We have to change the deployment as follows. We have added the security context with the fsGroup.
$ cat deploy.yaml
---
apiVersion: apps/v1
kind: Deployment
metadata:
name: harperdb
namespace: harperdb
spec:
selector:
matchLabels:
app: harperdb
template:
metadata:
labels:
app: harperdb
spec:
securityContext:
fsGroup: 1000
containers:
- name: harperdb
image: harperdb/harperdb
envFrom:
- secretRef:
name: harperdb
volumeMounts:
- name: data
mountPath: /opt/harperdb/hdb
volumes:
- name: data
persistentVolumeClaim:
claimName: harperdb
...
Alternately, we could also set mountPath to just /opt/harperdb, where we wouldn’t have to set the securityContext. But I thought this is a good use case to know about the fsGroup.
Update the deployment.
$ kubectl apply -f deploy.yaml
Check the workloads.
$ kubectl get all -n harperdb
NAME READY STATUS RESTARTS AGE
pod/harperdb-cc4f49dfc-m7d5p 1/1 Running 0 55s
NAME TYPE CLUSTER-IP EXTERNAL-IP PORT(S)
AGE
service/harperdb LoadBalancer 10.100.54.78 a0ba701c9c5a4463bb636551c79b4158-169592876.us-east-1.elb.amazonaws.com 8080:31819/TCP
55s
NAME READY UP-TO-DATE AVAILABLE AGE
deployment.apps/harperdb 1/1 1 1 57s
NAME DESIRED CURRENT READY AGE
replicaset.apps/harperdb-cc4f49dfc 1 1 1 57s
API call
Send a CURL command to test schema creation. The endpoint is from the external IP column in the service. You may check this video to know how to obtain the curl command for harperdb.
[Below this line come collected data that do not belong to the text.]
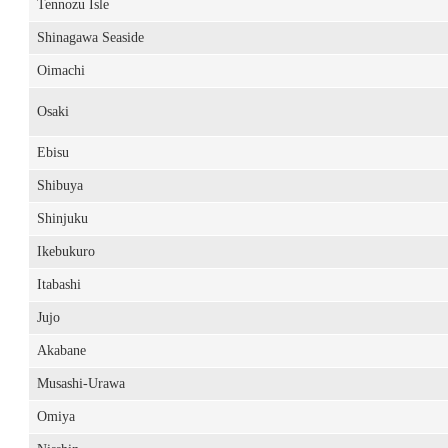
Tennozu Isle
Shinagawa Seaside
Oimachi
Osaki
Ebisu
Shibuya
Shinjuku
Ikebukuro
Itabashi
Jujo
Akabane
Musashi-Urawa
Omiya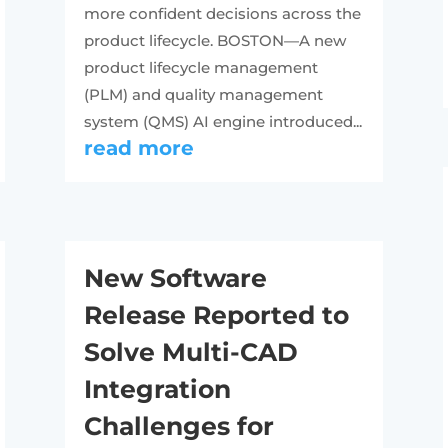
more confident decisions across the
product lifecycle. BOSTON—A new
product lifecycle management
(PLM) and quality management
system (QMS) AI engine introduced...
read more
New Software
Release Reported to
Solve Multi-CAD
Integration
Challenges for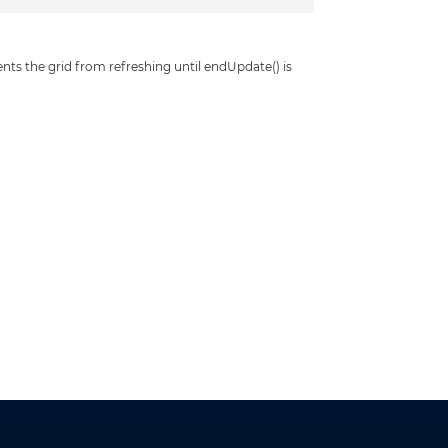
s the grid from refreshing until endUpdate() is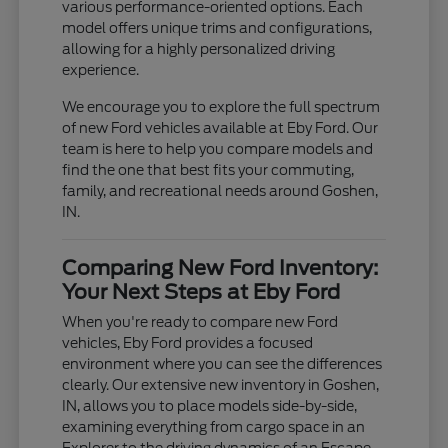
various performance-oriented options. Each
model offers unique trims and configurations,
allowing for a highly personalized driving
experience.
We encourage you to explore the full spectrum
of new Ford vehicles available at Eby Ford. Our
team is here to help you compare models and
find the one that best fits your commuting,
family, and recreational needs around Goshen,
IN.
Comparing New Ford Inventory:
Your Next Steps at Eby Ford
When you're ready to compare new Ford
vehicles, Eby Ford provides a focused
environment where you can see the differences
clearly. Our extensive new inventory in Goshen,
IN, allows you to place models side-by-side,
examining everything from cargo space in an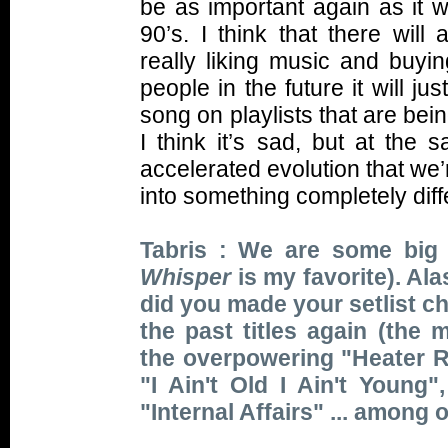
be as important again as it 
90’s. I think that there wil
really liking music and buyin
people in the future it will 
song on playlists that are be
I think it’s sad, but at the 
accelerated evolution that we’re
into something completely dif
Tabris : We are some big 
Whisper
is my favorite). Ala
did you made your setlist c
the past titles again (the 
the overpowering "Heater Re
"I Ain't Old I Ain't Young
"Internal Affairs" ... among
$ HDB_API_ENDPOINT=http://a0ba701c9c5a4463bb636551c79b4158-169592876.us-east-1.elb.amazonaws.com:8080
$ curl --location --request POST ${HDB_API_ENDPOINT} \
--header 'Content-Type: application/json' \
--header 'Authorization: Basic YWRtaW46cGFzc3dvcmQxMjM0NQ==' \
--data-raw '{
"operation": "create_schema",
"schema": "qa"
}'
{"message":"schema 'qa' successfully created"}
All good, it’s working…
Persistence
Test persistence by deleting the pod.
$ kubectl delete po -n harperdb -l app=harperdb
pod "harperdb-cc4f49dfc-m7d5p" deleted
This should launch a new pod.
$ kubectl get po -n harperdb
NAME READY STATUS RESTARTS AGE
harperdb-cc4f49dfc-c6vnc 1/1 Running 0 57s
We can try sending the same API call again.
$ curl --location --request POST ${HDB_API_ENDPOINT} \
--header 'Content-Type: application/json' \
--header 'Authorization: Basic YWRtaW46cGFzc3dvcmQxMjM0NQ==' \
--data-raw '{
"operation": "create_schema",
"schema": "qa"
}'
{"error":"Schema 'qa' already exists"}
It’s not creating a new schema, because the existing schema is restored from the attached volume. Hence, it’s persistent.
Clean up
Let’s do the clean up…
Delete all the objects that were created via manifests.
$ kubectl delete -f .
deployment.apps "harperdb" deleted
persistentvolumeclaim "harperdb" deleted
secret "harperdb" deleted
service "harperdb" deleted
Then delete the namespace.
$ kubectl delete ns harperdb
namespace "harperdb" deleted
Delete the folder.
$ cd ..
$ rm -rf harperdb
Finally delete the cluster.
$ eksctl delete cluster --name eks-cluster
That’s it for the post, Thank you for reading !!!